Document layout analysis data:
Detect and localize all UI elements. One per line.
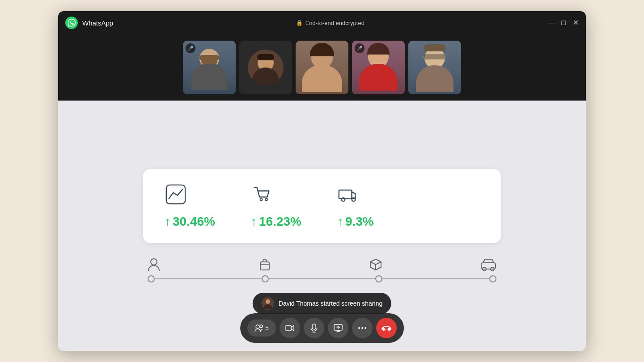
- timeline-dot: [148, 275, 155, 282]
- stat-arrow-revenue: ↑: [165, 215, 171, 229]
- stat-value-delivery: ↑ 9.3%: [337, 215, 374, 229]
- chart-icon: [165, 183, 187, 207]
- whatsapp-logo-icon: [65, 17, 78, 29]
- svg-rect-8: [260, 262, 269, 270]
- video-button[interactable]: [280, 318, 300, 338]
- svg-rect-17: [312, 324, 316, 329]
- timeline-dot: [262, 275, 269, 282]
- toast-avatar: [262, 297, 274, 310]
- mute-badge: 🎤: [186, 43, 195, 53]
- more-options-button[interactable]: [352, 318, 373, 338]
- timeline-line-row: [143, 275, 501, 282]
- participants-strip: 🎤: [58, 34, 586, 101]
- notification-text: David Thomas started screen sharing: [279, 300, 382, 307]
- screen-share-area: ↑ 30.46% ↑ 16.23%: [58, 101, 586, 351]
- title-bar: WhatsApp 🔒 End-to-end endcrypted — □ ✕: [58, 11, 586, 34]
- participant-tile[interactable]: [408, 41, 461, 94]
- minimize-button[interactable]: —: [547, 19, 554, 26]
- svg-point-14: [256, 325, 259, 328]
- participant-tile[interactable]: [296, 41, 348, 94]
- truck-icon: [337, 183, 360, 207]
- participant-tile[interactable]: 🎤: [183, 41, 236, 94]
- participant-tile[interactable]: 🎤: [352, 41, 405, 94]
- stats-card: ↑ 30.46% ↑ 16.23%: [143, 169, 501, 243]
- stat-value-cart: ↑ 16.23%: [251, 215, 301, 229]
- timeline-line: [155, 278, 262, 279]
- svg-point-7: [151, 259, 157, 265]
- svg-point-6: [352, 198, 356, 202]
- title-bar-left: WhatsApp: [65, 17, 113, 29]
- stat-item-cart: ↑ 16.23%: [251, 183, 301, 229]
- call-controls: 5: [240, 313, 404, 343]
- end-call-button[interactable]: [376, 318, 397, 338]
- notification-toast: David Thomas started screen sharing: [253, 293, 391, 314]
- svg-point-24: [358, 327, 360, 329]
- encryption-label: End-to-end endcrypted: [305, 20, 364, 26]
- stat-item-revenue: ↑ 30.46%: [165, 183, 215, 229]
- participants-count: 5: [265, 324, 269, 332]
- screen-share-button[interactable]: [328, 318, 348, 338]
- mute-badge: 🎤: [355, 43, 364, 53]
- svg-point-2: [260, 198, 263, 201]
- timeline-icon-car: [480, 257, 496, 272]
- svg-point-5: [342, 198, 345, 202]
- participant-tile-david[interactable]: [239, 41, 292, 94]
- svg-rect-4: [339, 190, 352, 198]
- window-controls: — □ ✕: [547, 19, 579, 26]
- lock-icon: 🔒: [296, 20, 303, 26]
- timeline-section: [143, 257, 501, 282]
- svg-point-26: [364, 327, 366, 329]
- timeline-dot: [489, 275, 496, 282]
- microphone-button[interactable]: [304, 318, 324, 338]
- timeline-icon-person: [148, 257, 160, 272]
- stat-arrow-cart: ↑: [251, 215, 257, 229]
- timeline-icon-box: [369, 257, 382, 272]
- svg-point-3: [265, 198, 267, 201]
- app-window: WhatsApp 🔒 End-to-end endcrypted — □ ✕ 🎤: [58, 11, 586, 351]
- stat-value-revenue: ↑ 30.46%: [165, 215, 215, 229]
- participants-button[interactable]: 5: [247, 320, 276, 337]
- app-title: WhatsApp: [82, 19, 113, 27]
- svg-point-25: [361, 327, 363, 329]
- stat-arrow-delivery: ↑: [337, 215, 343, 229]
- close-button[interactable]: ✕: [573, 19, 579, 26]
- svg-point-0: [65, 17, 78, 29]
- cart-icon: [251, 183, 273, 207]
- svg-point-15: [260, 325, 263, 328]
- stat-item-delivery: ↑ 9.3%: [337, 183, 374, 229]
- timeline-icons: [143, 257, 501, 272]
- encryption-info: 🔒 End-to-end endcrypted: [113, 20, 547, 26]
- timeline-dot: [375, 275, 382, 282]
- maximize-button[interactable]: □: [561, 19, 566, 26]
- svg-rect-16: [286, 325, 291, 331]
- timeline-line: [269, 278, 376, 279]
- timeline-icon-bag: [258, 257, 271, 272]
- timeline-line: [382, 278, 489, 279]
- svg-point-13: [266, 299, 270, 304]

Your goal |
Each record above is to be restated exactly, with its pictures removed from the copy.

Completed exercise |
Detect and localize all UI elements. One per line.
- timeline-dot: [148, 275, 155, 282]
- stat-arrow-revenue: ↑: [165, 215, 171, 229]
- stat-value-delivery: ↑ 9.3%: [337, 215, 374, 229]
- chart-icon: [165, 183, 187, 207]
- whatsapp-logo-icon: [65, 17, 78, 29]
- svg-rect-8: [260, 262, 269, 270]
- video-button[interactable]: [280, 318, 300, 338]
- svg-rect-17: [312, 324, 316, 329]
- timeline-dot: [262, 275, 269, 282]
- toast-avatar: [262, 297, 274, 310]
- mute-badge: 🎤: [186, 43, 195, 53]
- more-options-button[interactable]: [352, 318, 373, 338]
- timeline-line-row: [143, 275, 501, 282]
- participants-strip: 🎤: [58, 34, 586, 101]
- notification-text: David Thomas started screen sharing: [279, 300, 382, 307]
- screen-share-area: ↑ 30.46% ↑ 16.23%: [58, 101, 586, 351]
- title-bar: WhatsApp 🔒 End-to-end endcrypted — □ ✕: [58, 11, 586, 34]
- participant-tile[interactable]: [408, 41, 461, 94]
- minimize-button[interactable]: —: [547, 19, 554, 26]
- svg-point-14: [256, 325, 259, 328]
- participant-tile[interactable]: [296, 41, 348, 94]
- truck-icon: [337, 183, 360, 207]
- participant-tile[interactable]: 🎤: [183, 41, 236, 94]
- participant-tile[interactable]: 🎤: [352, 41, 405, 94]
- stats-card: ↑ 30.46% ↑ 16.23%: [143, 169, 501, 243]
- stat-value-cart: ↑ 16.23%: [251, 215, 301, 229]
- timeline-line: [155, 278, 262, 279]
- svg-point-7: [151, 259, 157, 265]
- svg-point-6: [352, 198, 356, 202]
- title-bar-left: WhatsApp: [65, 17, 113, 29]
- stat-item-cart: ↑ 16.23%: [251, 183, 301, 229]
- call-controls: 5: [240, 313, 404, 343]
- end-call-button[interactable]: [376, 318, 397, 338]
- notification-toast: David Thomas started screen sharing: [253, 293, 391, 314]
- svg-point-24: [358, 327, 360, 329]
- encryption-label: End-to-end endcrypted: [305, 20, 364, 26]
- stat-item-revenue: ↑ 30.46%: [165, 183, 215, 229]
- participants-count: 5: [265, 324, 269, 332]
- screen-share-button[interactable]: [328, 318, 348, 338]
- mute-badge: 🎤: [355, 43, 364, 53]
- svg-point-2: [260, 198, 263, 201]
- timeline-icon-car: [480, 257, 496, 272]
- svg-point-5: [342, 198, 345, 202]
- participant-tile-david[interactable]: [239, 41, 292, 94]
- svg-rect-4: [339, 190, 352, 198]
- window-controls: — □ ✕: [547, 19, 579, 26]
- lock-icon: 🔒: [296, 20, 303, 26]
- timeline-section: [143, 257, 501, 282]
- svg-point-26: [364, 327, 366, 329]
- timeline-dot: [489, 275, 496, 282]
- microphone-button[interactable]: [304, 318, 324, 338]
- timeline-icon-person: [148, 257, 160, 272]
- stat-arrow-cart: ↑: [251, 215, 257, 229]
- timeline-icon-box: [369, 257, 382, 272]
- svg-point-3: [265, 198, 267, 201]
- app-window: WhatsApp 🔒 End-to-end endcrypted — □ ✕ 🎤: [58, 11, 586, 351]
- stat-value-revenue: ↑ 30.46%: [165, 215, 215, 229]
- participants-button[interactable]: 5: [247, 320, 276, 337]
- app-title: WhatsApp: [82, 19, 113, 27]
- svg-point-25: [361, 327, 363, 329]
- stat-arrow-delivery: ↑: [337, 215, 343, 229]
- close-button[interactable]: ✕: [573, 19, 579, 26]
- svg-point-0: [65, 17, 78, 29]
- cart-icon: [251, 183, 273, 207]
- svg-point-15: [260, 325, 263, 328]
- stat-item-delivery: ↑ 9.3%: [337, 183, 374, 229]
- timeline-icons: [143, 257, 501, 272]
- encryption-info: 🔒 End-to-end endcrypted: [113, 20, 547, 26]
- timeline-dot: [375, 275, 382, 282]
- maximize-button[interactable]: □: [561, 19, 566, 26]
- svg-rect-16: [286, 325, 291, 331]
- timeline-line: [269, 278, 376, 279]
- timeline-icon-bag: [258, 257, 271, 272]
- timeline-line: [382, 278, 489, 279]
- svg-point-13: [266, 299, 270, 304]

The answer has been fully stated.